[Start of Attachment]
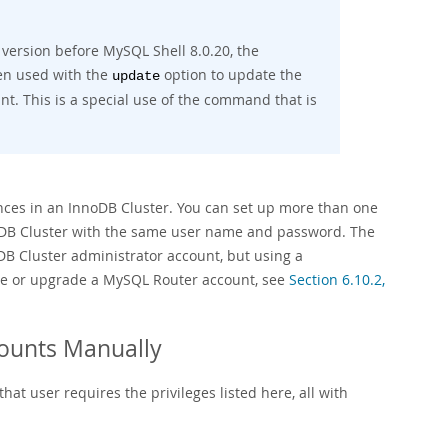
 version before MySQL Shell 8.0.20, the
n used with the
option to update the
update
nt. This is a special use of the command that is
nces in an InnoDB Cluster. You can set up more than one
oDB Cluster with the same user name and password. The
DB Cluster administrator account, but using a
te or upgrade a MySQL Router account, see
Section 6.10.2,
counts Manually
at user requires the privileges listed here, all with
[End of Attachment]
ASSIGNED TASK.
Could you show every line of the material that includes the string "with"?

OUTPUT OF THE TASK.
n used with the
oDB Cluster with the same user name and password. The
at user requires the privileges listed here, all with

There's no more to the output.